« Les exosquelettes appartiennent à la grande famille des dispositifs d’assistance physique (DAP), avec pour particularité d’être directement revêtus par les salariés pour épouser leurs gestes. Sachant que la majorité d’entre eux, actuellement disponibles sur le marché, sont passifs, c’est-à-dire non motorisés », explique Pascal Girardot, responsable du domaine « Prévention de l’usure professionnelle » à l’OPPBTP. Et de poursuivre : « Plusieurs métiers du BTP s’intéressent de près aux exosquelettes. C’est le cas des peintres et des maçons, mais aussi des électriciens, des plaquistes ou encore des couvreurs, essentiellement pour leurs travaux contraignants réalisés les bras en hauteur. »
Toutefois, malgré cette appétence pour les exosquelettes, dont les prix varient de quelques centaines à plusieurs milliers d’euros selon la technologie utilisée, moins d’un pour cent des entreprises du bâtiment en sont aujourd’hui équipées. Il faut dire que ces nouveaux dispositifs posent de nombreuses questions, et qu’il n’est pas toujours facile pour les entreprises de faire le bon choix face à une offre de plus en plus abondante, parfois présentée, à tort, comme apportant des solutions clé en mains. Trop souvent l’investissement dans un exosquelette se solde par un échec, faute d’une étude préalable ciblée sur les besoins réels de l’entreprise et les conditions d’usage des bénéficiaires du dispositif d’assistance. La démarche d’appropriation d’un exosquelette ne doit pas non plus être négligée, alerte Pascal Girardot : « L’exosquelette est un outil bien particulier qui modifie le schéma corporel de celui qui le porte, sa méthode de travail, voire sa charge mentale. »

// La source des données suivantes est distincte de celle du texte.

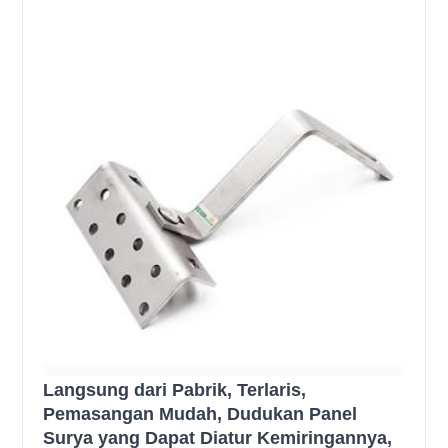
Langsung dari Pabrik, Terlaris,
Pemasangan Mudah, Dudukan Panel
Surya yang Dapat Diatur Kemiringannya,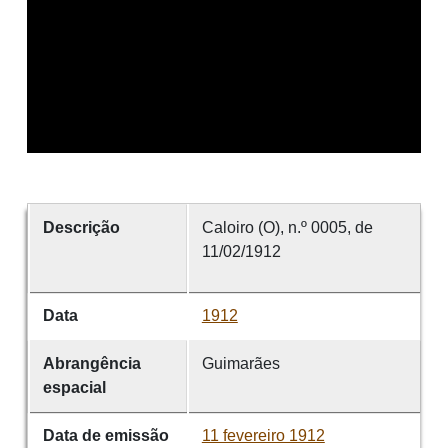
Descrição
Caloiro (O), n.º 0005, de
11/02/1912
Data
1912
Abrangência
Guimarães
espacial
Data de emissão
11 fevereiro 1912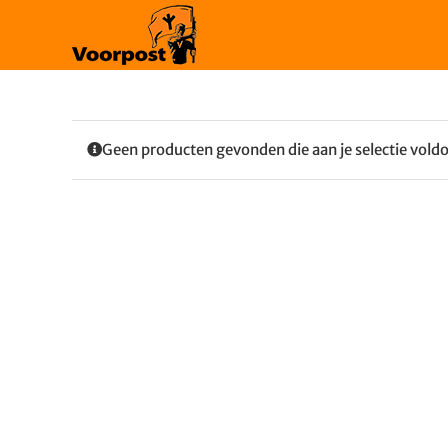
Ga
naar
inhoud
Geen producten gevonden die aan je selectie vold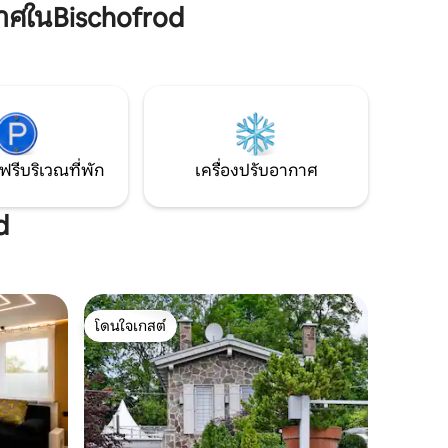
ห่างจากขอบป่าเพียง 200 เมตร คุณจะพบ
าศในBischofrod
ละสนามตี
กับที่พักผ่อนที่สมบูรณ์แบบในทุกฤดูกาล
์ภายใน 20
พื้นที่นั่งเล่นขนาด 60 ตารางเมตรได้รับการ
ณะการเดิน
ออกแบบด้วยวัสดุธรรมชาติคุณภาพสูง ที่
ชั้นล่างคุณจะพบกับพื้นที่นั่งเล่นที่อบอุ่น
พร้อมเก้าอี้โยกและเตาเผาเชื้อเพลิง ห้อง
ครัวที่มีอุปกรณ์ครบครัน และอ่างอาบน้ำหิน
ที่มีฝักบัวแบบฝนตก
ฟรีบริเวณที่พัก
เครื่องปรับอากาศ
d
โดนใจเกสต์
โดนใจเกสต์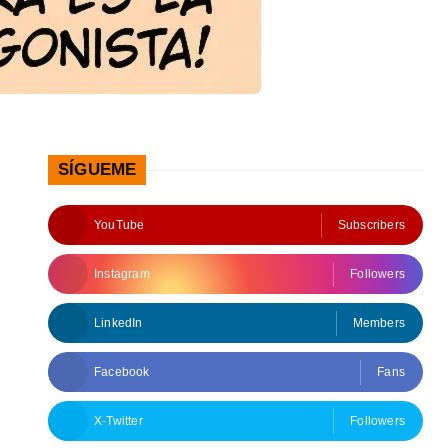
SÍGUEME
YouTube
Subscribers
Instagram
Followers
LinkedIn
Members
Facebook
Fans
X-Twitter
Followers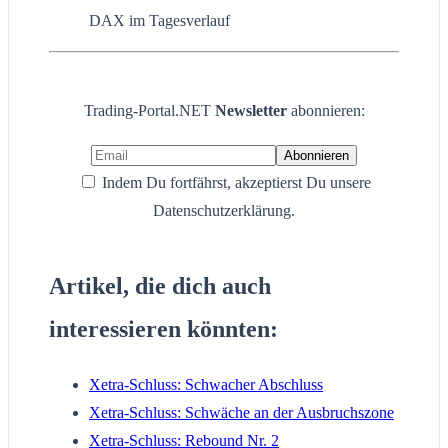
DAX im Tagesverlauf
Trading-Portal.NET
Newsletter
abonnieren:
Indem Du fortfährst, akzeptierst Du unsere
Datenschutzerklärung.
Artikel, die dich auch
interessieren könnten:
Xetra-Schluss: Schwacher Abschluss
Xetra-Schluss: Schwäche an der Ausbruchszone
Xetra-Schluss: Rebound Nr. 2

Pour éviter de faire fausse route et pour accompagner les chefs d’entreprise vers des dispositifs d’assistance efficaces et adaptés, la FFB Nouvelle-Aquitaine et la Caisse d’assurance retraite et de la santé au travail (Carsat) Aquitaine ont signé en septembre 2022 une convention de partenariat, en collaboration avec l’OPPBTP. Son objectif : engager une action expérimentale permettant à cinq entreprises du bâtiment de Nouvelle-Aquitaine de bénéficier d’un accompagnement technique et financier dans le choix, la conception et l’acquisition d’un exosquelette.

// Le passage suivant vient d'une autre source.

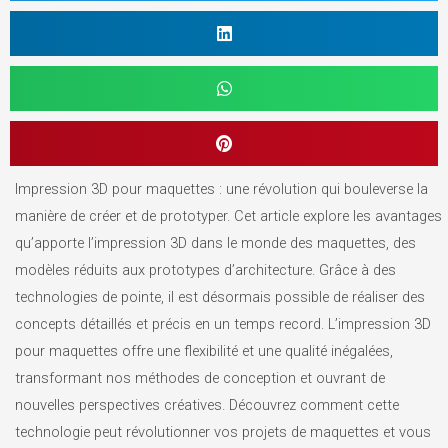
Impression 3D pour maquettes : une révolution qui bouleverse la
manière de créer et de prototyper. Cet article explore les avantages
qu’apporte l’impression 3D dans le monde des maquettes, des
modèles réduits aux prototypes d’architecture. Grâce à des
technologies de pointe, il est désormais possible de réaliser des
concepts détaillés et précis en un temps record. L’impression 3D
pour maquettes offre une flexibilité et une qualité inégalées,
transformant nos méthodes de conception et ouvrant de
nouvelles perspectives créatives. Découvrez comment cette
technologie peut révolutionner vos projets de maquettes et vous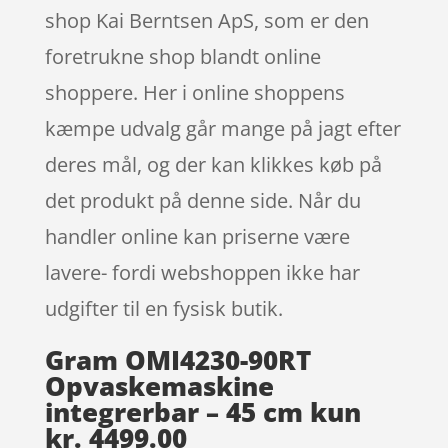
shop Kai Berntsen ApS, som er den
foretrukne shop blandt online
shoppere. Her i online shoppens
kæmpe udvalg går mange på jagt efter
deres mål, og der kan klikkes køb på
det produkt på denne side. Når du
handler online kan priserne være
lavere- fordi webshoppen ikke har
udgifter til en fysisk butik.
Gram OMI4230-90RT
Opvaskemaskine
integrerbar – 45 cm kun
kr. 4499.00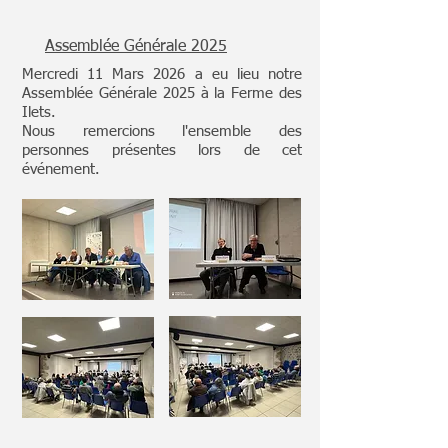
Assemblée Générale 2025
Mercredi 11 Mars 2026 a eu lieu notre
Assemblée Générale 2025 à la Ferme des
Ilets.
Nous remercions l'ensemble des
personnes présentes lors de cet
événement.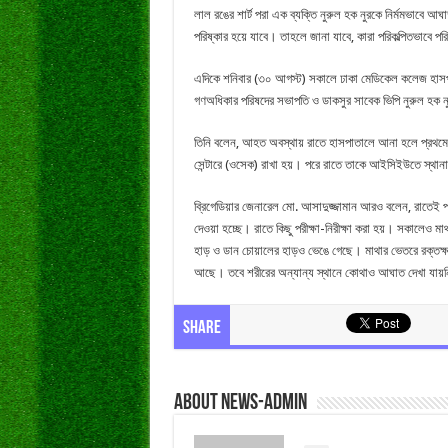
লাল রঙের শার্ট পরা এক ব্যক্তি নুরুল হক নুরকে নির্মমভাবে
পরিষ্কার হয়ে যাবে। তাহলে জানা যাবে, কারা পরিকল্পিতভাবে প
এদিকে শনিবার (৩০ আগস্ট) সকালে ঢাকা মেডিকেল কলেজ হাসপা
গণঅধিকার পরিষদের সভাপতি ও ডাকসুর সাবেক ভিপি নুরুল হক 
তিনি বলেন, আহত অবস্থায় রাতে হাসপাতালে আনা হলে প্রথমে ক্
সেন্টারে (ওসেক) রাখা হয়। পরে রাতে তাকে আইসিইউতে স্থানা
ব্রিগেডিয়ার জেনারেল মো. আসাদুজ্জামান আরও বলেন, রাতেই পাঁ
দেওয়া হচ্ছে। রাতে কিছু পরীক্ষা-নিরীক্ষা করা হয়। সকালেও ম
হাড় ও ডান চোয়ালের হাড়ও ভেঙে গেছে। মাথার ভেতরে রক্তক্
আছে। তবে শরীরের অন্যান্য স্থানে কোথাও আঘাত দেখা যায়
Share
About news-admin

Parmi les cinq entreprises accompagnées, la Société de Charpente Agenaise (SCA), dirigée par Pascal Mel, fait figure de pionnière. Avant même de s’engager dans le dispositif régional partenarial, cette entreprise avait déjà mis en place un audit, au sein d’une démarche Lean, pour trouver des pistes permettant d’améliorer les conditions de travail de sa quinzaine de salariés. « Face à de fréquents arrêts de travail justifiés par des problèmes de dos, je me suis intéressé aux exosquelettes. Mais, je ne voulais pas y aller n’importe comment pour ne pas créer de faux espoirs, ni investir inutilement. En pratique, un ergonome est intervenu pour étudier deux de nos activités, la pose de couverture et la fabrication d’ossatures bois, chacune nécessitant des efforts musculaires importants et des postures contraignantes », raconte Pascal Mel. Et d’ajouter : « Pour consolider notre démarche initiale, nous avons décidé d’intégrer le partenariat FFB/Carsat. Dans ce cadre, nous avons conçu une maquette de charpente de 30 m² pour pouvoir tester un exosquelette en situation réelle. Et nous avons aussi filmé cette expérimentation à l’aide d’un drone pour analyser finement chaque geste. »

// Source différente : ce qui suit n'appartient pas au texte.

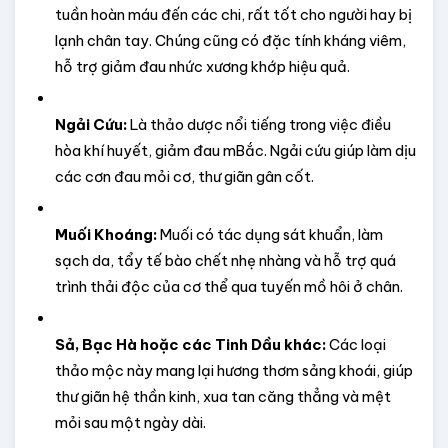
tuần hoàn máu đến các chi, rất tốt cho người hay bị 
lạnh chân tay. Chúng cũng có đặc tính kháng viêm, 
hỗ trợ giảm đau nhức xương khớp hiệu quả.
Ngải Cứu:
 Là thảo dược nổi tiếng trong việc điều 
hòa khí huyết, giảm đau mBắc. Ngải cứu giúp làm dịu 
các cơn đau mỏi cơ, thư giãn gân cốt.
Muối Khoáng:
 Muối có tác dụng sát khuẩn, làm 
sạch da, tẩy tế bào chết nhẹ nhàng và hỗ trợ quá 
trình thải độc của cơ thể qua tuyến mồ hôi ở chân.
Sả, Bạc Hà hoặc các Tinh Dầu khác:
 Các loại 
thảo mộc này mang lại hương thơm sảng khoái, giúp 
thư giãn hệ thần kinh, xua tan căng thẳng và mệt 
mỏi sau một ngày dài.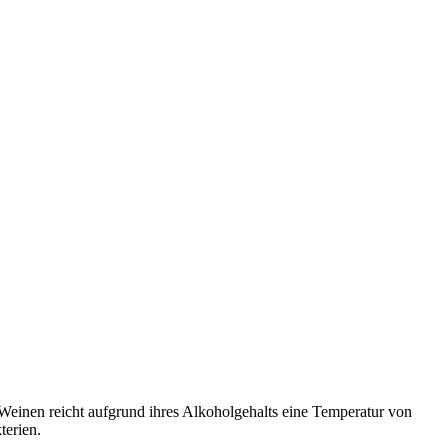
 Weinen reicht aufgrund ihres Alkoholgehalts eine Temperatur von
terien.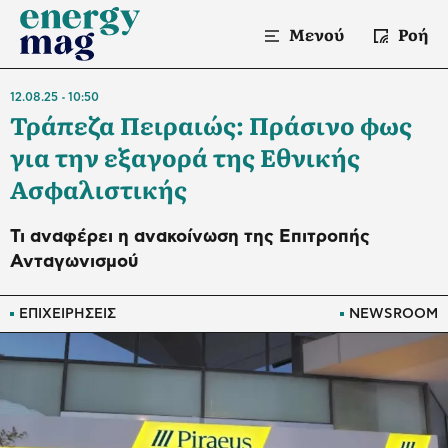
Μενού
Ροή
12.08.25
10:50
Τράπεζα Πειραιώς: Πράσινο φως
για την εξαγορά της Εθνικής
Ασφαλιστικής
Τι αναφέρει η ανακοίνωση της Επιτροπής
Ανταγωνισμού
ΕΠΙΧΕΙΡΗΣΕΙΣ
NEWSROOM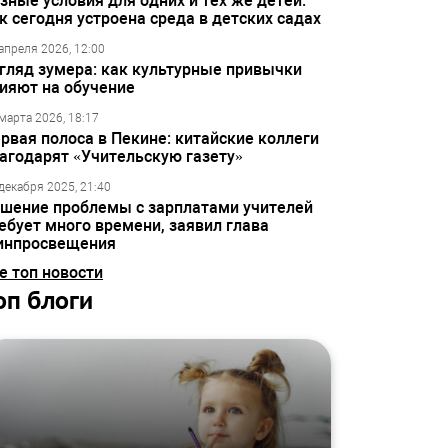
зные условия для одних и тех же детей:
к сегодня устроена среда в детских садах
апреля 2026, 12:00
гляд зумера: как культурные привычки
ияют на обучение
марта 2026, 18:17
рвая полоса в Пекине: китайские коллеги
агодарят «Учительскую газету»
декабря 2025, 21:40
шение проблемы с зарплатами учителей
ебует много времени, заявил глава
инпросвещения
е топ новости
оп блоги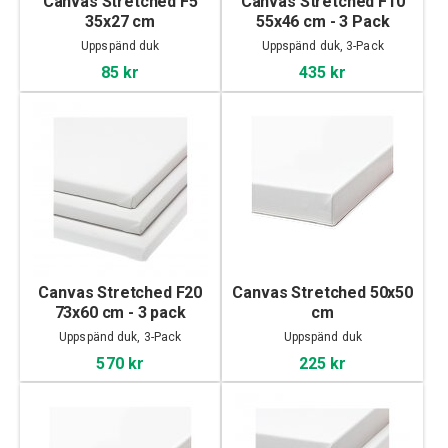
Canvas Stretched F5
Canvas Stretched F10
35x27 cm
55x46 cm - 3 Pack
Uppspänd duk
Uppspänd duk, 3-Pack
85 kr
435 kr
Canvas Stretched F20
Canvas Stretched 50x50
73x60 cm - 3 pack
cm
Uppspänd duk, 3-Pack
Uppspänd duk
570 kr
225 kr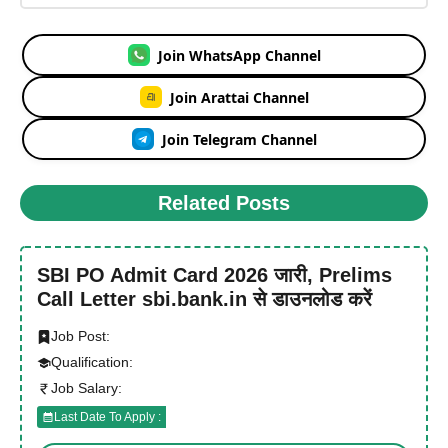
Join WhatsApp Channel
Join Arattai Channel
Join Telegram Channel
Related Posts
SBI PO Admit Card 2026 जारी, Prelims
Call Letter sbi.bank.in से डाउनलोड करें
Job Post:
Qualification:
Job Salary:
Last Date To Apply :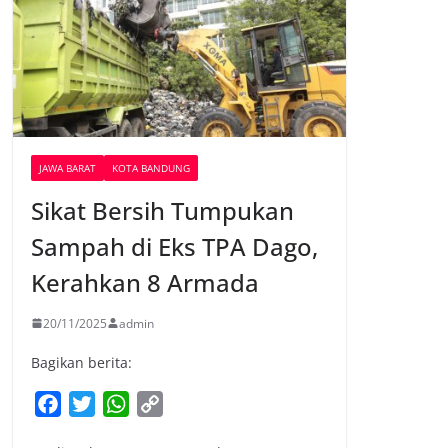
JAWA BARAT
KOTA BANDUNG
Sikat Bersih Tumpukan
Sampah di Eks TPA Dago,
Kerahkan 8 Armada
20/11/2025
admin
Bagikan berita:
F
T
W
C
a
w
h
o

La prochaine étape pour l’entreprise SCA consistera à renseigner des fiches de suivi sur plusieurs mois pour déterminer l’apport des exosquelettes, leurs limites et leurs éventuels écueils, comme le report de charges sur d’autres endroits du corps. La multiplication des expérimentations in situ sur les exosquelettes devrait permettre à l’ensemble de la filière du BTP de mieux appréhender cette solution facilitatrice sur les chantiers.